Transporting stone and building huge churches was still an expensive business and, hard as it may be to imagine now, these villages were once wealthy places. When the fens were flooded and boats were small these places functioned as ports for much of East Anglia, which was wealthy too, through grain and wool production. The fens were also a great place for fishing and wildfowling which allowed the population to support itself even if the harvest failed.
Furthermore these parishes benefited from the patronage of the abbeys; in the case of Over from close ties with Ramsey.

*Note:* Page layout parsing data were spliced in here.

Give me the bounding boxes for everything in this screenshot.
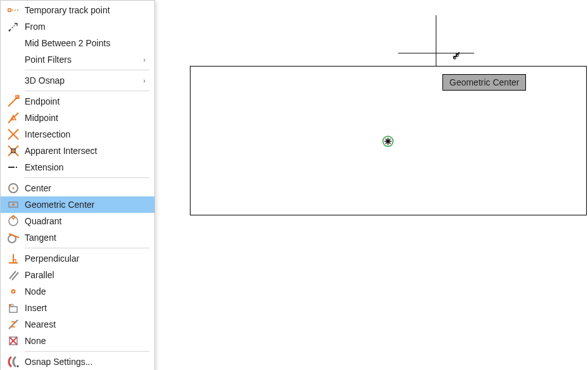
menu-item-center[interactable]: Center: [1, 180, 154, 196]
menu-item-label: 3D Osnap: [21, 75, 139, 86]
menu-separator: [25, 248, 149, 248]
menu-item-none[interactable]: None: [1, 333, 154, 349]
menu-item-midpoint[interactable]: Midpoint: [1, 110, 154, 126]
menu-item-label: Mid Between 2 Points: [21, 38, 149, 48]
parallel-icon: [6, 269, 21, 281]
menu-item-extension[interactable]: Extension: [1, 159, 154, 175]
mid-between-two-points-icon: [6, 37, 21, 49]
quadrant-icon: [6, 215, 21, 227]
menu-item-label: Center: [21, 183, 149, 193]
menu-item-geometric-center[interactable]: Geometric Center: [1, 196, 154, 213]
menu-item-label: Midpoint: [21, 113, 149, 123]
submenu-arrow-icon: ›: [139, 56, 149, 63]
midpoint-icon: [6, 112, 21, 124]
menu-item-label: Node: [21, 286, 149, 297]
menu-item-label: Osnap Settings...: [21, 357, 149, 367]
menu-item-tangent[interactable]: Tangent: [1, 229, 154, 246]
menu-item-perpendicular[interactable]: Perpendicular: [1, 250, 154, 267]
none-icon: [6, 335, 21, 347]
menu-item-label: Point Filters: [21, 54, 139, 65]
submenu-arrow-icon: ›: [139, 77, 149, 84]
osnap-context-menu: Temporary track pointFromMid Between 2 P…: [0, 0, 155, 370]
menu-item-label: From: [21, 22, 149, 32]
endpoint-icon: [6, 95, 21, 108]
menu-item-node[interactable]: Node: [1, 283, 154, 300]
menu-separator: [25, 177, 149, 178]
menu-item-label: Geometric Center: [21, 200, 149, 210]
perpendicular-icon: [6, 252, 21, 265]
menu-item-osnap-settings[interactable]: Osnap Settings...: [1, 354, 154, 370]
crosshair-cursor: [436, 22, 437, 22]
node-icon: [6, 285, 21, 298]
geometric-center-snap-marker: [382, 135, 394, 148]
nearest-icon: [6, 318, 21, 331]
osnap-3d-icon: [6, 74, 21, 87]
menu-item-mid-between-two-points[interactable]: Mid Between 2 Points: [1, 35, 154, 51]
menu-item-label: Temporary track point: [21, 5, 149, 15]
menu-item-point-filters[interactable]: Point Filters›: [1, 51, 154, 68]
snap-tooltip: Geometric Center: [442, 74, 526, 91]
center-icon: [6, 182, 21, 195]
menu-item-apparent-intersect[interactable]: Apparent Intersect: [1, 143, 154, 159]
menu-item-label: Tangent: [21, 233, 149, 243]
menu-item-label: Insert: [21, 303, 149, 313]
menu-item-quadrant[interactable]: Quadrant: [1, 213, 154, 229]
from-icon: [6, 20, 21, 33]
extension-icon: [6, 161, 21, 174]
menu-item-label: Perpendicular: [21, 253, 149, 264]
menu-item-label: None: [21, 336, 149, 346]
menu-item-label: Extension: [21, 162, 149, 172]
pickbox-icon: [452, 51, 461, 60]
menu-item-osnap-3d[interactable]: 3D Osnap›: [1, 72, 154, 89]
tangent-icon: [6, 231, 21, 244]
menu-item-from[interactable]: From: [1, 18, 154, 35]
drawing-canvas[interactable]: [190, 66, 587, 215]
menu-item-intersection[interactable]: Intersection: [1, 126, 154, 143]
osnap-settings-icon: [6, 355, 21, 368]
menu-item-label: Apparent Intersect: [21, 146, 149, 156]
geometric-center-icon: [6, 198, 21, 211]
menu-item-nearest[interactable]: Nearest: [1, 316, 154, 333]
menu-item-label: Quadrant: [21, 216, 149, 226]
menu-item-temporary-track-point[interactable]: Temporary track point: [1, 2, 154, 18]
menu-item-label: Nearest: [21, 319, 149, 329]
insert-icon: [6, 302, 21, 314]
intersection-icon: [6, 128, 21, 141]
apparent-intersect-icon: [6, 144, 21, 157]
menu-item-endpoint[interactable]: Endpoint: [1, 93, 154, 110]
menu-item-label: Intersection: [21, 129, 149, 139]
menu-separator: [25, 91, 149, 91]
menu-item-insert[interactable]: Insert: [1, 300, 154, 316]
point-filters-icon: [6, 53, 21, 66]
menu-separator: [25, 351, 149, 352]
menu-item-parallel[interactable]: Parallel: [1, 267, 154, 283]
menu-item-label: Endpoint: [21, 96, 149, 106]
menu-item-label: Parallel: [21, 270, 149, 280]
temporary-track-point-icon: [6, 4, 21, 16]
menu-separator: [25, 70, 149, 70]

And so you open the heavy door and find yourself in a large, well-kept church which once again proves that should you desire to make a church appear both grand and welcoming you could do a lot worse than invest in some red carpets and curtains!
The first thing to catch my eye was the pulpit which is Jacobean (early 17th century). Pulpits always look a bit strange to my eye but there is some science involved in their design: they are constructed to act as a soundboard so that the preacher's voice is naturally amplified so that all can hear.
The choir stalls are fitted with "misericords" which, you may remember from earlier posts, are small carved ledges fitted to the tip-up seats. An ageing monk could perch his bottom thereupon to get a little rest from standing during long sermons. These seats are thought to have come from Ramsey Abbey when that establishment was closed down by Henry VIII.
I can't tell you much about the stained glass, except that it's probably of no great age. However its always satisfying when such photos come out well, so I couldn't resist including it here.
As you look around you realise that there are carved faces everywhere - you are being watched! There are lots more details - a nice font, a medieval rood screen, boards telling of the feats of the bell-ringers, a marble slab recording the deaths of a married couple within a few days of each other in 1676....
Outside, through the porch (which everyone says is perfectly proportioned, but looks a bit top-heavy to my eye) I realised I was still being watched....
....not only watched but being rudely attacked! Over church has some inventive gargoyles to funnel rainwater down onto the unsuspecting.
Above a door in the tower is this medieval representation of the Virgin Mary. One that the puritan iconoclasts must have missed.
As I left the churchyard I met a man who was very enthusiastic about his local church "Some of the best gargoyles this side of Notre Dame!" he told me. He was delighted to learn that I had just been photographing them. At this time of year it also has one of the finest displays of cyclamen hereabouts.